+++ EXCERPTED RECORDS +++

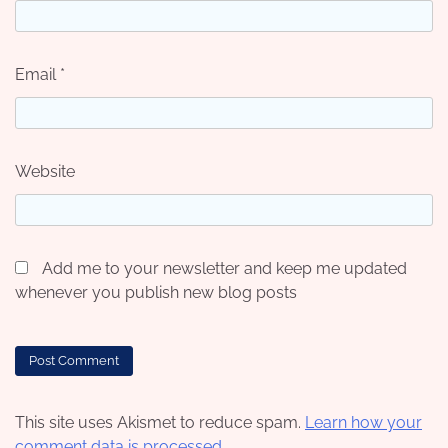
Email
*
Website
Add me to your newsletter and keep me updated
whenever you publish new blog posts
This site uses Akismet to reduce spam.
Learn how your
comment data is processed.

+++
+++ EXCERPTED RECORDS +++

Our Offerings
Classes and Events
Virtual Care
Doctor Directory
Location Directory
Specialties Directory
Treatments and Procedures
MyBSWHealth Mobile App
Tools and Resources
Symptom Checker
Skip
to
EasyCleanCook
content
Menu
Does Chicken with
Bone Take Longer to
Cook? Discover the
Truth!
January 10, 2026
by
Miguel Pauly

+++
+++ EXCERPTED RECORDS +++

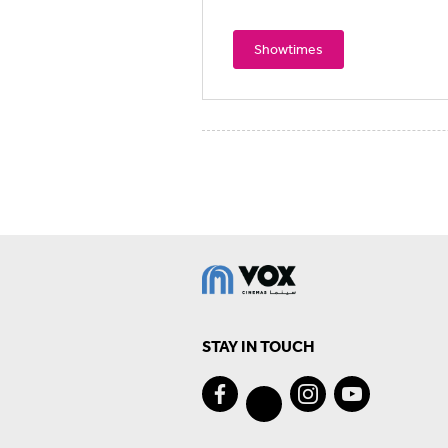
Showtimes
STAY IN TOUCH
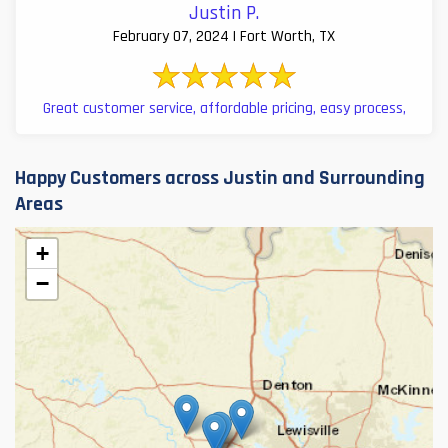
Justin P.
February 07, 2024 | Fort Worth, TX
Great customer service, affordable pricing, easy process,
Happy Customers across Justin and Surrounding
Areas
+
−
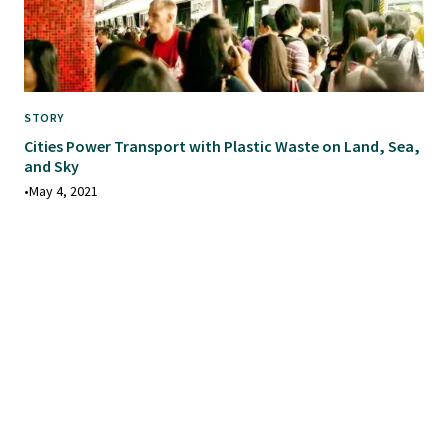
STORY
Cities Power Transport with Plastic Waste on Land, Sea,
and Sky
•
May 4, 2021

+++

## [WHAT TO PRODUCE]
In the data above, start at the line that has "Bone Take Longer to", stop after the line that has "Miguel Pauly", and print every line in between exactly as it stands.

## [EXERCISE SOLUTION]
Bone Take Longer to
Cook? Discover the
Truth!
January 10, 2026
by
Miguel Pauly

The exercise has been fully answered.